Regia di Claudio Autelli

visto al Teatro Litta di Milano_ 13-31 Dicembre 2011

Ad ogni spettatore teatrale sufficientemente assiduo e onesto sarà prima o poi capitato – di fronte al più rappresentato tra i drammi shakespeariani – di guardare l’orologio e di scoprirsi già stanco e provato; di notare che Tebaldo ha da poco ucciso Mercuzio; di calcolare quanti avvenimenti devono ancora verificarsi; di elencare mentalmente una morte in duello, una notte d’amore, un esilio, un litigio in famiglia, una morte apparente e due reali, moltissimi lamenti.
Il Romeo e Giulietta di Claudio Autelli sfugge a questo rischio con una calcolata e sapiente operazione drammaturgica: del testo resta solo una sottile, essenziale trama che taglia implacabile tutto ciò che serve a ricostruire una vicenda già nota e che indugia invece sui momenti di introspezione e pathos. Anche la regia lavora in questa prospettiva e non si limita a inseguire lo scorrere ineluttabile degli eventi: Autelli si prende il suo tempo e sorprende lo spettatore con un susseguirsi di immagini, musiche e cambi di luce.
La scena è dominata da una piramide di acciaio pronta a essere utilizzata nei modi più diversi: nella prima scena è un maestoso monumento sui cui posa una donna senza identità, un femminino idolo della mente giovanile di Romeo. La mobilità della struttura permette cambi di scena rapidi, quasi in stile cinematografico; ed è poi destinata a scomporsi in poligoni più piccoli che diventeranno astratte cornici per alcuni monologhi e, infine, le bare della cappella Capuleti.
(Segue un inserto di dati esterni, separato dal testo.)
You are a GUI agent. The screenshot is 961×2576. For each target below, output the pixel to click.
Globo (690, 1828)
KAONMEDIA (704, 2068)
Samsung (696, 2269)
Oltre alle immagini, non mancano alcune intuizioni interessanti: il balcone dei giovani amanti non è altro che una luce al neon verticale intorno alla quale i due volti appaiono e scompaiono, quasi fagocitati dal buio della notte. La sorpresa di Giulietta nell’essere ascoltata mentre sciorina il monologo più famoso della storia del teatro acquista in questo contesto un’inedita autenticità. Altrettanto riuscita è la trasformazione di alcuni personaggi in icone surreali, quasi mostri onirici partoriti dal sonno della ragione dei due innamorati: appaiono clown dal naso rosso, la madre di Giulietta è un travestito in stile Almodovar, mentre la nutrice e il frate mostrano lo stesso volto, come accade nei sogni alle nostre molte proiezioni.
In altri casi è la semplice distribuzione degli attori nello spazio ad offrire nuove sfumature significanti: la figura di Tebaldo morto assiste immobile Giulietta che aspetta trepidante la prima e unica notte d’amore della sua vita.
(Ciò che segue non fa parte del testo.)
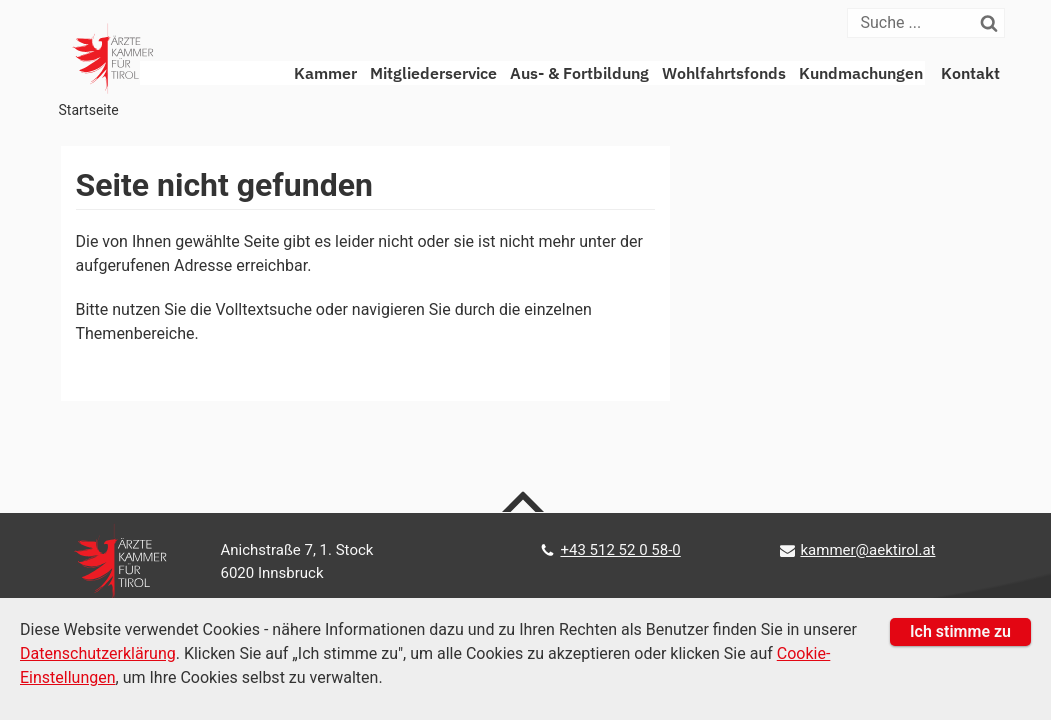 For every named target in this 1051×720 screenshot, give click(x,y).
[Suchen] (993, 23)
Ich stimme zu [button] (960, 631)
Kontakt (970, 73)
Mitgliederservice (433, 73)
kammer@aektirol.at (867, 550)
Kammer (325, 73)
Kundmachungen (861, 73)
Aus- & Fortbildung (579, 73)
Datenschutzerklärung (98, 653)
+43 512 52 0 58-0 (620, 550)
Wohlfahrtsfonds (724, 73)
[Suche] (914, 23) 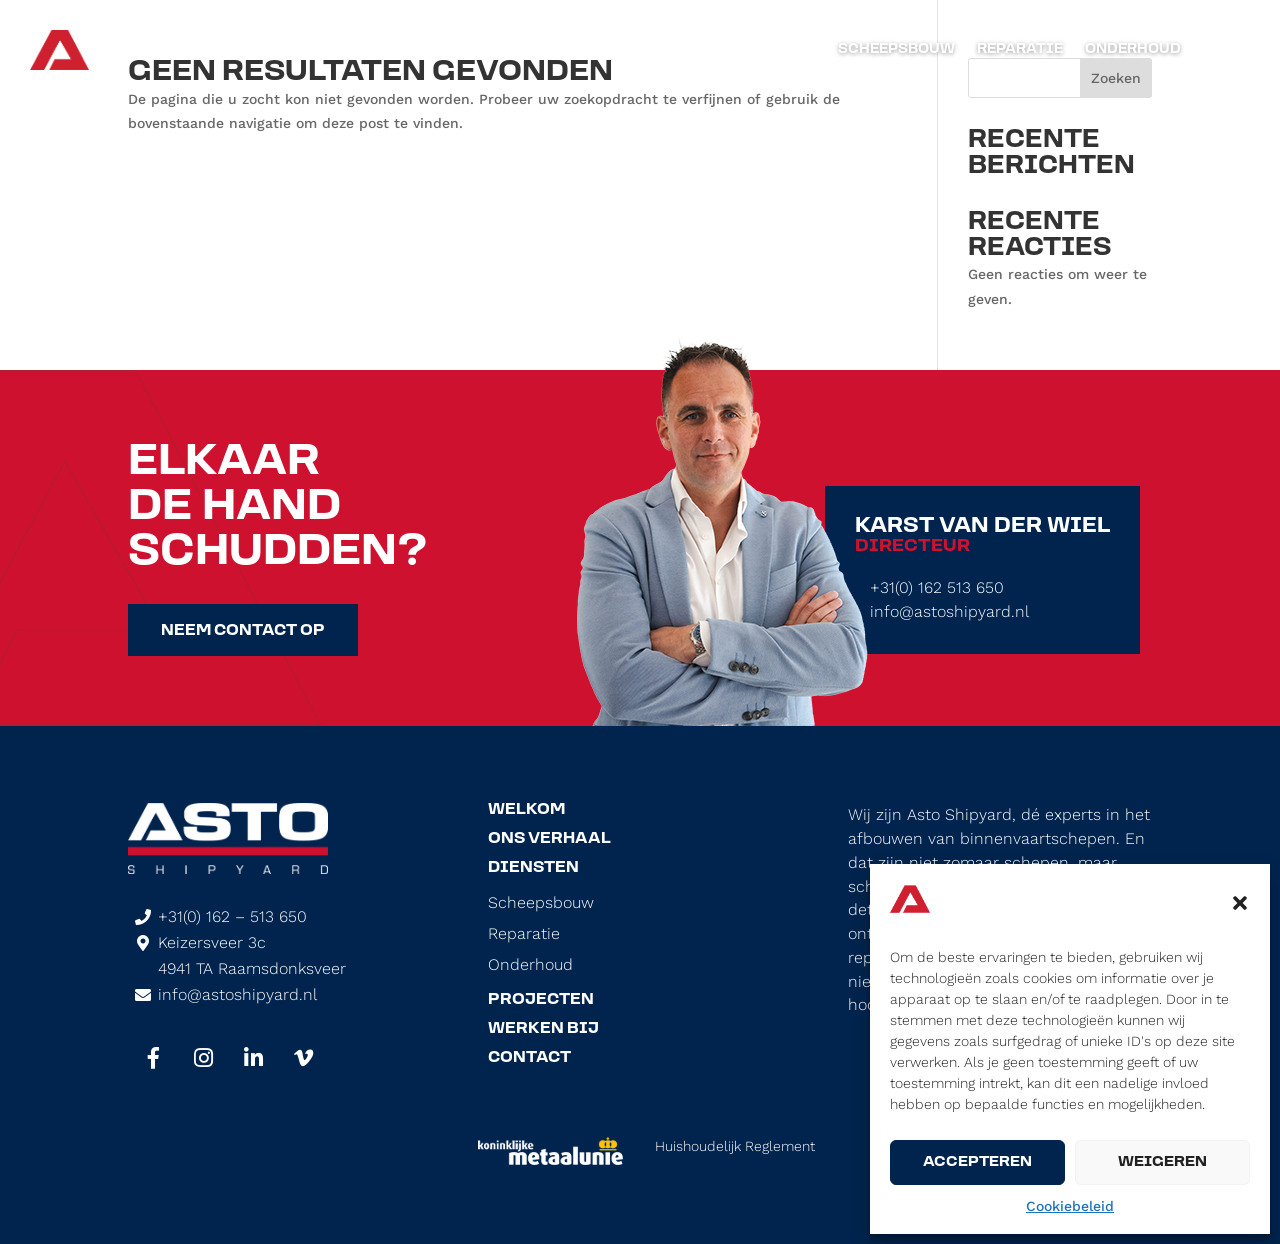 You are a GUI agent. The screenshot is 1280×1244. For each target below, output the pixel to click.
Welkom (526, 810)
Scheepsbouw (896, 50)
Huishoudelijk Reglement (735, 1146)
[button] (1240, 903)
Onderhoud (1133, 50)
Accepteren (977, 1162)
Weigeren (1162, 1162)
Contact (529, 1058)
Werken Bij (543, 1029)
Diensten (533, 868)
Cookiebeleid (1070, 1206)
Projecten (541, 1000)
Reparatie (1020, 50)
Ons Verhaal (549, 839)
Eppure, a ben guardare, non appare del tutto chiaro perché il bravo Autelli abbia scelto proprio Romeo e Giulietta per la sua nuova prova: il suo intervento, pur pulito e ingegnoso, ha il sapore di un virtuosismo un po’ freddo. La sensazione è quella di un testo utilizzato come campo per un esercizio di regia e di stile impeccabile ma privo di sangue, di una reale urgenza comunicativa. Nella note di regia si legge che il focus del lungo lavoro è stato quello dell’amore come “vibrazione dell’infinito”. Eppure di questa vibrazione poco o nulla emerge sul palco: i personaggi non paiono percepirla e il Romeo di Francesco Meola fatica a trovare una reale tridimensionalità. Se il giovane facile agli innamoramenti della prima parte è per sua natura superficiale e volubile, l’incombere della morte richiede un’ardua virata in dimensioni più complesse e profonde che invece non vengono toccate.
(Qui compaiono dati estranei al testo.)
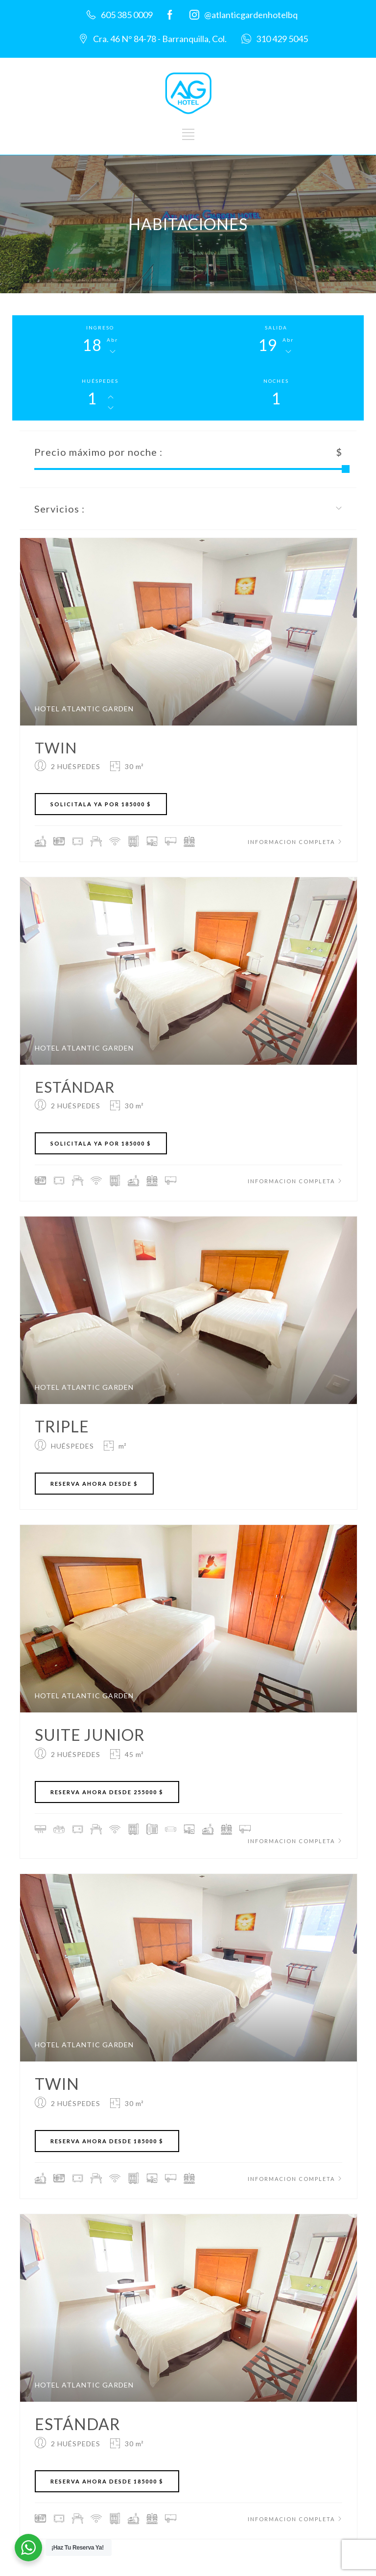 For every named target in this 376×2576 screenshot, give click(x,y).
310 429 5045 (282, 38)
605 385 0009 (127, 14)
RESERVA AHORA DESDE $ (94, 1483)
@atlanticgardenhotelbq (251, 14)
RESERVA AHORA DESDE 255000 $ (107, 1792)
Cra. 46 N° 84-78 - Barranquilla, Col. (160, 38)
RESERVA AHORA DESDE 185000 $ (107, 2141)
L’aspetto più fecondo e riuscito dell’allestimento resta dunque l’influsso di una dimensione onirica e ipersoggetiva che sembra deformare l’intera vicenda e colmarla di sotterranee inquietudini: le stesse che sembrano muovere il talento registico di Autelli e condurlo febbrile da partiture originali come la Licenza a testi impegnativi come La morte di Ivan’Ilic di Tolstoj.